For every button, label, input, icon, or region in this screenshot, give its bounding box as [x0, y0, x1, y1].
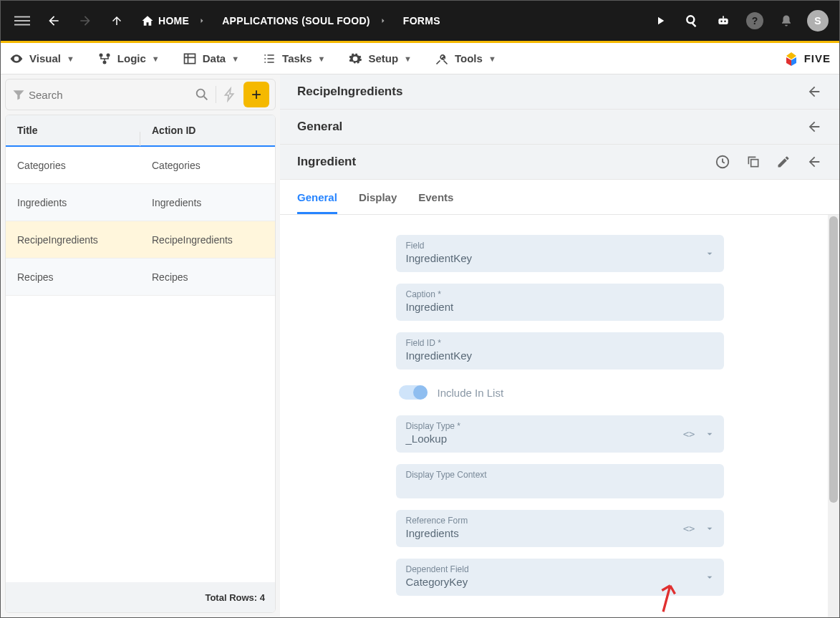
- svg-rect-5: [718, 19, 728, 24]
- toolbar-tasks[interactable]: Tasks▼: [262, 52, 325, 66]
- cell-action: Recipes: [140, 271, 275, 283]
- form-scroll: Field IngredientKey Caption * Ingredient…: [280, 215, 839, 617]
- breadcrumb-home-label: HOME: [158, 15, 189, 26]
- field-context[interactable]: Display Type Context: [396, 464, 724, 498]
- chevron-right-icon: [379, 16, 395, 25]
- breadcrumb-forms[interactable]: FORMS: [397, 12, 446, 29]
- copy-icon[interactable]: [746, 155, 761, 169]
- toggle-include[interactable]: Include In List: [396, 381, 724, 404]
- field-value: IngredientKey: [406, 252, 714, 264]
- toolbar: Visual▼ Logic▼ Data▼ Tasks▼ Setup▼ Tools…: [1, 43, 839, 74]
- toolbar-logic[interactable]: Logic▼: [97, 52, 160, 66]
- cell-action: RecipeIngredients: [140, 234, 275, 246]
- chevron-down-icon: [704, 248, 715, 259]
- field-field[interactable]: Field IngredientKey: [396, 235, 724, 272]
- menu-icon[interactable]: [9, 8, 35, 34]
- detail-bar-2: General: [280, 110, 839, 145]
- tools-icon: [435, 52, 449, 66]
- field-refform[interactable]: Reference Form Ingredients <>: [396, 510, 724, 547]
- field-value: IngredientKey: [406, 349, 714, 362]
- field-value: CategoryKey: [406, 576, 714, 588]
- divider: [216, 86, 216, 103]
- detail-title-3: Ingredient: [297, 155, 356, 169]
- toolbar-tools-label: Tools: [455, 52, 483, 64]
- svg-rect-2: [14, 24, 30, 26]
- field-label: Dependent Field: [406, 564, 714, 574]
- filter-icon[interactable]: [11, 87, 26, 102]
- svg-rect-18: [751, 160, 758, 167]
- table-row[interactable]: Categories Categories: [6, 147, 275, 184]
- tabs: General Display Events: [280, 180, 839, 215]
- search-icon[interactable]: [679, 8, 705, 34]
- back-icon[interactable]: [41, 8, 67, 34]
- field-displaytype[interactable]: Display Type * _Lookup <>: [396, 415, 724, 453]
- toolbar-visual-label: Visual: [29, 52, 61, 64]
- svg-rect-4: [692, 23, 696, 27]
- field-value: _Lookup: [406, 433, 714, 445]
- back-arrow-icon[interactable]: [806, 119, 822, 135]
- toggle-switch[interactable]: [399, 385, 428, 400]
- chevron-down-icon: [704, 571, 715, 583]
- lightning-icon[interactable]: [222, 87, 238, 102]
- total-rows: Total Rows: 4: [6, 582, 275, 612]
- cell-title: Categories: [6, 160, 140, 171]
- code-icon[interactable]: <>: [683, 428, 695, 440]
- breadcrumb-home[interactable]: HOME: [135, 11, 195, 30]
- search-input[interactable]: [26, 89, 194, 101]
- list-card: Title Action ID Categories Categories In…: [5, 115, 276, 613]
- field-depfield[interactable]: Dependent Field CategoryKey: [396, 559, 724, 596]
- table-icon: [183, 52, 197, 66]
- detail-bar-3: Ingredient: [280, 145, 839, 180]
- breadcrumb-applications[interactable]: APPLICATIONS (SOUL FOOD): [216, 12, 376, 29]
- field-label: Display Type *: [406, 421, 714, 431]
- avatar[interactable]: S: [805, 8, 831, 34]
- col-action[interactable]: Action ID: [140, 125, 275, 136]
- col-title[interactable]: Title: [6, 125, 140, 136]
- breadcrumb: HOME APPLICATIONS (SOUL FOOD) FORMS: [135, 11, 446, 30]
- svg-point-7: [724, 21, 726, 23]
- svg-point-6: [720, 21, 723, 23]
- history-icon[interactable]: [715, 154, 730, 170]
- field-label: Caption *: [406, 289, 714, 299]
- breadcrumb-forms-label: FORMS: [403, 15, 440, 26]
- toolbar-tools[interactable]: Tools▼: [435, 52, 496, 66]
- toolbar-data[interactable]: Data▼: [183, 52, 239, 66]
- toolbar-visual[interactable]: Visual▼: [9, 52, 74, 66]
- back-arrow-icon[interactable]: [806, 84, 822, 100]
- detail-title-1: RecipeIngredients: [297, 85, 402, 99]
- table-row[interactable]: RecipeIngredients RecipeIngredients: [6, 221, 275, 259]
- field-caption[interactable]: Caption * Ingredient: [396, 284, 724, 321]
- edit-icon[interactable]: [776, 155, 791, 169]
- scrollbar[interactable]: [828, 215, 839, 617]
- field-fieldid[interactable]: Field ID * IngredientKey: [396, 332, 724, 370]
- list-header: Title Action ID: [6, 115, 275, 147]
- svg-point-16: [197, 90, 205, 97]
- tab-events[interactable]: Events: [418, 180, 453, 214]
- five-logo-icon: [783, 50, 800, 67]
- tab-display[interactable]: Display: [359, 180, 397, 214]
- logic-icon: [97, 52, 112, 66]
- toolbar-tasks-label: Tasks: [282, 52, 312, 64]
- play-icon[interactable]: [647, 8, 673, 34]
- svg-rect-1: [14, 20, 30, 21]
- back-arrow-icon[interactable]: [806, 154, 822, 170]
- search-icon[interactable]: [194, 87, 210, 102]
- svg-point-3: [687, 16, 694, 23]
- detail-bar-1: RecipeIngredients: [280, 74, 839, 110]
- field-label: Reference Form: [406, 516, 714, 526]
- bot-icon[interactable]: [710, 8, 736, 34]
- help-icon[interactable]: ?: [742, 8, 768, 34]
- toolbar-setup[interactable]: Setup▼: [348, 52, 412, 66]
- code-icon[interactable]: <>: [683, 523, 695, 534]
- breadcrumb-applications-label: APPLICATIONS (SOUL FOOD): [222, 15, 370, 26]
- bell-icon[interactable]: [773, 8, 799, 34]
- add-button[interactable]: +: [243, 82, 269, 107]
- detail-title-2: General: [297, 120, 342, 134]
- main: + Title Action ID Categories Categories …: [1, 74, 839, 617]
- up-icon[interactable]: [104, 8, 130, 34]
- table-row[interactable]: Recipes Recipes: [6, 259, 275, 296]
- tab-general[interactable]: General: [297, 180, 337, 214]
- brand-logo: FIVE: [783, 50, 831, 67]
- table-row[interactable]: Ingredients Ingredients: [6, 184, 275, 221]
- svg-rect-12: [184, 54, 195, 63]
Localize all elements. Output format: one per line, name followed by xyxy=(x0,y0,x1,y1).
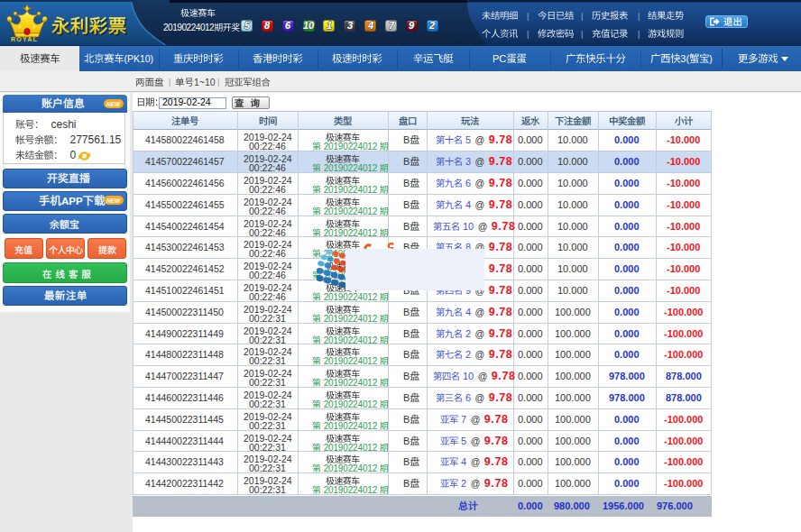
svg-text:-100.000: -100.000 xyxy=(664,349,703,360)
svg-text:9.78: 9.78 xyxy=(488,391,512,404)
svg-text:10.000: 10.000 xyxy=(557,221,588,232)
svg-text:|: | xyxy=(638,12,640,21)
svg-text:-100.000: -100.000 xyxy=(664,436,703,446)
svg-text:0.000: 0.000 xyxy=(614,307,640,317)
svg-text:6: 6 xyxy=(465,392,471,403)
svg-text:2: 2 xyxy=(461,478,466,489)
svg-text:0.000: 0.000 xyxy=(614,263,640,274)
svg-text:100.000: 100.000 xyxy=(555,436,591,446)
svg-text:9.78: 9.78 xyxy=(488,327,512,340)
svg-text:20190224012: 20190224012 xyxy=(321,485,380,495)
svg-text:6: 6 xyxy=(285,20,291,31)
svg-text:9.78: 9.78 xyxy=(488,306,512,318)
svg-text:0.000: 0.000 xyxy=(518,263,543,274)
svg-text:414470022311447: 414470022311447 xyxy=(145,371,224,381)
svg-text:@: @ xyxy=(470,478,480,489)
svg-text:NEW: NEW xyxy=(106,197,121,204)
svg-text:9.78: 9.78 xyxy=(492,220,516,233)
svg-text:0.000: 0.000 xyxy=(614,349,640,360)
svg-text:0.000: 0.000 xyxy=(614,156,640,167)
svg-text:|: | xyxy=(581,30,583,39)
svg-text:10: 10 xyxy=(463,371,474,381)
svg-text:0.000: 0.000 xyxy=(518,349,543,360)
svg-text:0.000: 0.000 xyxy=(614,221,640,232)
svg-text:@: @ xyxy=(474,134,484,145)
svg-text:0.000: 0.000 xyxy=(614,328,640,339)
svg-text:@: @ xyxy=(470,414,480,425)
svg-text:978.000: 978.000 xyxy=(609,371,645,381)
svg-text:0.000: 0.000 xyxy=(518,456,543,467)
svg-text:-10.000: -10.000 xyxy=(667,221,700,232)
svg-text:0.000: 0.000 xyxy=(518,178,543,188)
svg-text:0.000: 0.000 xyxy=(614,478,640,489)
svg-text:100.000: 100.000 xyxy=(555,371,591,381)
svg-text:-10.000: -10.000 xyxy=(667,242,700,252)
svg-text:B: B xyxy=(403,414,410,425)
svg-text:-10.000: -10.000 xyxy=(667,156,700,167)
svg-text:0.000: 0.000 xyxy=(518,371,543,381)
svg-text:10: 10 xyxy=(303,20,315,31)
svg-text:414580022461458: 414580022461458 xyxy=(145,134,225,145)
svg-text:0.000: 0.000 xyxy=(518,242,543,252)
svg-text:878.000: 878.000 xyxy=(666,371,702,381)
svg-text:@: @ xyxy=(477,221,487,232)
svg-text:414550022461455: 414550022461455 xyxy=(145,199,225,210)
svg-text:APP: APP xyxy=(61,196,83,206)
svg-text:9.78: 9.78 xyxy=(492,370,516,382)
svg-text:100.000: 100.000 xyxy=(555,328,591,339)
svg-text:B: B xyxy=(403,178,410,188)
svg-text:0.000: 0.000 xyxy=(614,414,640,425)
svg-text:5: 5 xyxy=(461,436,466,446)
svg-text:@: @ xyxy=(474,392,484,403)
svg-text:2: 2 xyxy=(428,20,435,31)
svg-text:NEW: NEW xyxy=(106,101,121,107)
svg-text:|: | xyxy=(581,12,583,21)
svg-text:-10.000: -10.000 xyxy=(667,134,700,145)
svg-text:414490022311449: 414490022311449 xyxy=(145,328,224,339)
svg-text:@: @ xyxy=(474,349,484,360)
svg-text:2: 2 xyxy=(465,328,471,339)
svg-text:10.000: 10.000 xyxy=(557,156,588,167)
svg-text:0.000: 0.000 xyxy=(518,307,543,317)
svg-text:1~10: 1~10 xyxy=(194,77,216,87)
svg-text:B: B xyxy=(403,436,410,446)
svg-text:9.78: 9.78 xyxy=(488,198,512,211)
svg-text:B: B xyxy=(403,307,410,317)
svg-text:@: @ xyxy=(470,456,480,467)
svg-text:-100.000: -100.000 xyxy=(664,307,703,317)
svg-text:0.000: 0.000 xyxy=(518,328,543,339)
svg-text:414450022311445: 414450022311445 xyxy=(145,414,224,425)
svg-text:|: | xyxy=(638,30,640,39)
svg-text:9.78: 9.78 xyxy=(484,455,509,468)
svg-text:3: 3 xyxy=(465,156,471,167)
svg-text:4: 4 xyxy=(367,20,373,31)
svg-text:0.000: 0.000 xyxy=(614,134,640,145)
svg-text:0.000: 0.000 xyxy=(614,178,640,188)
svg-text:0.000: 0.000 xyxy=(614,199,640,210)
svg-text:-100.000: -100.000 xyxy=(664,414,703,425)
svg-text:7: 7 xyxy=(389,20,395,31)
svg-text:-100.000: -100.000 xyxy=(664,328,703,339)
svg-text:B: B xyxy=(403,392,410,403)
svg-text:100.000: 100.000 xyxy=(555,478,591,489)
svg-text:-10.000: -10.000 xyxy=(667,285,700,296)
svg-text:B: B xyxy=(403,221,410,232)
svg-text:B: B xyxy=(403,349,410,360)
svg-text:100.000: 100.000 xyxy=(555,349,591,360)
svg-text:@: @ xyxy=(474,199,484,210)
svg-text:414460022311446: 414460022311446 xyxy=(145,392,224,403)
svg-text:1956.000: 1956.000 xyxy=(603,500,644,511)
svg-text:10.000: 10.000 xyxy=(557,134,588,145)
svg-text:100.000: 100.000 xyxy=(555,414,591,425)
svg-text:0.000: 0.000 xyxy=(614,456,640,467)
svg-text:3(: 3( xyxy=(680,53,689,64)
svg-text:B: B xyxy=(403,371,410,381)
svg-text:0: 0 xyxy=(70,149,77,161)
svg-text:4: 4 xyxy=(465,199,471,210)
svg-text:B: B xyxy=(403,478,410,489)
svg-text:00:22:31: 00:22:31 xyxy=(249,484,286,495)
svg-text:0.000: 0.000 xyxy=(614,436,640,446)
svg-text:10.000: 10.000 xyxy=(557,199,588,210)
svg-text:-100.000: -100.000 xyxy=(664,478,703,489)
svg-text:100.000: 100.000 xyxy=(555,307,591,317)
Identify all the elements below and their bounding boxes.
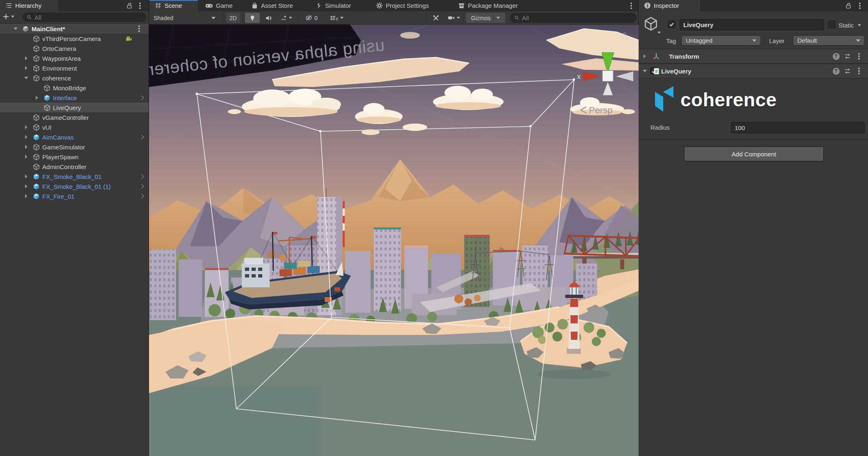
static-checkbox[interactable] (828, 21, 836, 28)
hierarchy-lock-icon[interactable] (125, 0, 134, 11)
hierarchy-item-ortocamera[interactable]: OrtoCamera (0, 44, 149, 53)
gameobject-active-checkbox[interactable] (668, 21, 676, 28)
hierarchy-item-interface[interactable]: Interface (0, 93, 149, 103)
toggle-2d-button[interactable]: 2D (226, 13, 240, 23)
scene-tools-button[interactable] (429, 13, 443, 23)
gizmo-y-label: y (606, 44, 610, 52)
hierarchy-tabbar: Hierarchy (0, 0, 149, 11)
hierarchy-item-environment[interactable]: Environment (0, 63, 149, 73)
shading-mode-dropdown[interactable]: Shaded (151, 13, 219, 23)
inspector-panel: Inspector Static Tag Untagged Layer Defa… (639, 0, 868, 456)
tag-label: Tag (666, 37, 676, 44)
grid-visibility-button[interactable]: Y (325, 13, 348, 23)
static-dropdown-caret[interactable] (858, 24, 861, 26)
coherence-logo-text: coherence (680, 89, 777, 111)
scene-search[interactable] (510, 13, 637, 23)
prefab-open-chevron-icon[interactable] (138, 93, 145, 103)
hierarchy-item-fx-smoke-black-01[interactable]: FX_Smoke_Black_01 (0, 172, 149, 181)
component-menu-icon[interactable] (854, 52, 863, 61)
create-object-button[interactable] (2, 13, 14, 20)
inspector-divider (639, 140, 868, 140)
radius-input[interactable] (735, 124, 861, 131)
component-menu-icon[interactable] (854, 66, 863, 76)
tab-simulator[interactable]: Simulator (310, 0, 356, 11)
layer-dropdown[interactable]: Default (793, 35, 865, 46)
scene-toolbar: Shaded 2D 0 Y Gizmos (149, 11, 638, 25)
hierarchy-menu-icon[interactable] (135, 0, 144, 11)
hierarchy-item-admincontroller[interactable]: AdminController (0, 162, 149, 172)
hierarchy-tab-label: Hierarchy (15, 2, 41, 9)
scene-menu-icon[interactable] (135, 24, 143, 34)
gameobject-icon[interactable] (644, 16, 660, 34)
prefab-open-chevron-icon[interactable] (138, 181, 145, 191)
transform-icon (652, 52, 661, 61)
scene-viewport[interactable]: using alpha version of coherence y x Per… (149, 25, 639, 456)
tab-scene[interactable]: Scene (149, 0, 198, 11)
scene-effects-button[interactable] (276, 13, 296, 23)
transform-component-header[interactable]: Transform ? (639, 49, 868, 64)
scene-tabbar: Scene Game Asset Store Simulator Project… (149, 0, 638, 11)
inspector-menu-icon[interactable] (855, 0, 864, 11)
hierarchy-search[interactable] (23, 13, 146, 22)
persp-label: Persp (589, 105, 612, 115)
tag-dropdown[interactable]: Untagged (681, 35, 761, 46)
tab-asset-store[interactable]: Asset Store (246, 0, 298, 11)
help-icon[interactable]: ? (831, 66, 841, 76)
coherence-logo: coherence (655, 86, 777, 113)
tab-inspector[interactable]: Inspector (639, 0, 700, 11)
livequery-component-header[interactable]: LiveQuery ? (639, 64, 868, 78)
tab-hierarchy[interactable]: Hierarchy (0, 0, 58, 11)
hierarchy-search-input[interactable] (34, 14, 142, 21)
hierarchy-item-fx-smoke-black-01-1[interactable]: FX_Smoke_Black_01 (1) (0, 181, 149, 191)
radius-label: Radius (650, 124, 670, 131)
radius-field[interactable] (731, 122, 865, 133)
add-component-button[interactable]: Add Component (684, 147, 824, 161)
hierarchy-toolbar (0, 11, 149, 23)
hierarchy-item-monobridge[interactable]: MonoBridge (0, 83, 149, 93)
tab-project-settings[interactable]: Project Settings (371, 0, 434, 11)
tab-game[interactable]: Game (200, 0, 238, 11)
camera-badge-icon (125, 34, 133, 44)
livequery-foldout-arrow[interactable] (640, 66, 649, 76)
hidden-objects-button[interactable]: 0 (301, 13, 322, 23)
hierarchy-item-playerspawn[interactable]: PlayerSpawn (0, 152, 149, 162)
hierarchy-item-vgamecontroller[interactable]: vGameController (0, 112, 149, 122)
scene-tabbar-menu-icon[interactable] (627, 0, 636, 11)
scene-camera-button[interactable] (444, 13, 464, 23)
prefab-open-chevron-icon[interactable] (138, 172, 145, 181)
layer-label: Layer (769, 37, 785, 44)
hierarchy-item-mainclient[interactable]: MainClient* (0, 24, 149, 34)
hierarchy-item-vthirdpersoncamera[interactable]: vThirdPersonCamera (0, 34, 149, 44)
scene-lighting-button[interactable] (245, 13, 260, 23)
help-icon[interactable]: ? (831, 52, 841, 61)
inspector-lock-icon[interactable] (844, 0, 853, 11)
tab-package-manager[interactable]: Package Manager (453, 0, 523, 11)
presets-icon[interactable] (843, 66, 852, 76)
hierarchy-item-vui[interactable]: vUI (0, 122, 149, 132)
inspector-tabbar: Inspector (639, 0, 868, 11)
scene-audio-button[interactable] (261, 13, 275, 23)
gameobject-name-field[interactable] (680, 19, 824, 30)
static-label: Static (838, 22, 854, 29)
presets-icon[interactable] (843, 52, 852, 61)
transform-foldout-arrow[interactable] (640, 52, 649, 61)
hierarchy-panel: Hierarchy MainClient* vThirdPersonCamera… (0, 0, 149, 456)
script-icon (652, 66, 661, 76)
hierarchy-item-coherence[interactable]: coherence (0, 73, 149, 83)
hierarchy-item-gamesimulator[interactable]: GameSimulator (0, 142, 149, 152)
scene-canvas[interactable]: using alpha version of coherence y x Per… (149, 25, 639, 456)
gizmos-dropdown[interactable]: Gizmos (466, 13, 505, 23)
gizmo-x-label: x (577, 73, 581, 80)
prefab-open-chevron-icon[interactable] (138, 132, 145, 142)
hierarchy-item-fx-fire-01[interactable]: FX_Fire_01 (0, 191, 149, 201)
scene-panel: Scene Game Asset Store Simulator Project… (149, 0, 639, 456)
gizmo-center-cube[interactable] (602, 71, 613, 81)
coherence-logo-glyph (655, 86, 674, 113)
gameobject-name-input[interactable] (683, 21, 820, 28)
hierarchy-item-livequery[interactable]: LiveQuery (0, 103, 149, 112)
hierarchy-item-aimcanvas[interactable]: AimCanvas (0, 132, 149, 142)
hierarchy-item-waypointarea[interactable]: WaypointArea (0, 53, 149, 63)
scene-search-input[interactable] (522, 14, 632, 21)
prefab-open-chevron-icon[interactable] (138, 191, 145, 201)
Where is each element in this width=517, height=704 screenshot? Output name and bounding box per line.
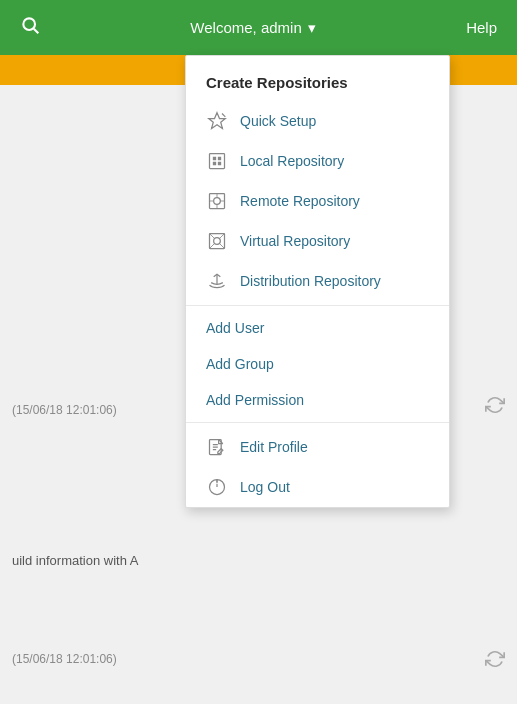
timestamp-1: (15/06/18 12:01:06) <box>0 395 129 425</box>
svg-line-2 <box>222 114 225 117</box>
menu-label-virtual-repository: Virtual Repository <box>240 233 350 249</box>
menu-item-log-out[interactable]: Log Out <box>186 467 449 507</box>
menu-item-quick-setup[interactable]: Quick Setup <box>186 101 449 141</box>
search-icon[interactable] <box>0 15 60 40</box>
quick-setup-icon <box>206 110 228 132</box>
edit-profile-icon <box>206 436 228 458</box>
dropdown-section-title: Create Repositories <box>186 56 449 101</box>
menu-item-add-user[interactable]: Add User <box>186 310 449 346</box>
background-text: uild information with A <box>0 545 150 576</box>
menu-label-edit-profile: Edit Profile <box>240 439 308 455</box>
menu-item-local-repository[interactable]: Local Repository <box>186 141 449 181</box>
menu-label-add-group: Add Group <box>206 356 274 372</box>
svg-point-0 <box>23 18 35 30</box>
divider-1 <box>186 305 449 306</box>
dropdown-menu: Create Repositories Quick Setup Local Re… <box>185 55 450 508</box>
menu-label-add-user: Add User <box>206 320 264 336</box>
refresh-icon-2[interactable] <box>485 649 505 674</box>
help-label: Help <box>466 19 497 36</box>
menu-item-remote-repository[interactable]: Remote Repository <box>186 181 449 221</box>
log-out-icon <box>206 476 228 498</box>
svg-rect-3 <box>210 154 225 169</box>
welcome-label: Welcome, admin <box>190 19 301 36</box>
header: Welcome, admin ▾ Help <box>0 0 517 55</box>
virtual-repo-icon <box>206 230 228 252</box>
svg-point-7 <box>214 238 221 245</box>
timestamp-2: (15/06/18 12:01:06) <box>0 644 129 674</box>
help-link[interactable]: Help <box>446 19 517 36</box>
refresh-icon-1[interactable] <box>485 395 505 420</box>
menu-label-log-out: Log Out <box>240 479 290 495</box>
menu-item-distribution-repository[interactable]: Distribution Repository <box>186 261 449 301</box>
menu-label-local-repository: Local Repository <box>240 153 344 169</box>
menu-item-add-permission[interactable]: Add Permission <box>186 382 449 418</box>
svg-line-1 <box>34 29 39 34</box>
chevron-down-icon: ▾ <box>308 19 316 37</box>
local-repo-icon <box>206 150 228 172</box>
menu-item-add-group[interactable]: Add Group <box>186 346 449 382</box>
menu-label-remote-repository: Remote Repository <box>240 193 360 209</box>
menu-label-distribution-repository: Distribution Repository <box>240 273 381 289</box>
welcome-text[interactable]: Welcome, admin ▾ <box>180 19 325 37</box>
menu-label-add-permission: Add Permission <box>206 392 304 408</box>
distribution-repo-icon <box>206 270 228 292</box>
svg-point-5 <box>214 198 221 205</box>
menu-item-virtual-repository[interactable]: Virtual Repository <box>186 221 449 261</box>
menu-item-edit-profile[interactable]: Edit Profile <box>186 427 449 467</box>
menu-label-quick-setup: Quick Setup <box>240 113 316 129</box>
divider-2 <box>186 422 449 423</box>
remote-repo-icon <box>206 190 228 212</box>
-=-=-
## TASK
Give the number of lines above in which the word "vThirdPersonCamera" appears, and nothing more.

## EXERCISE RESPONSE
2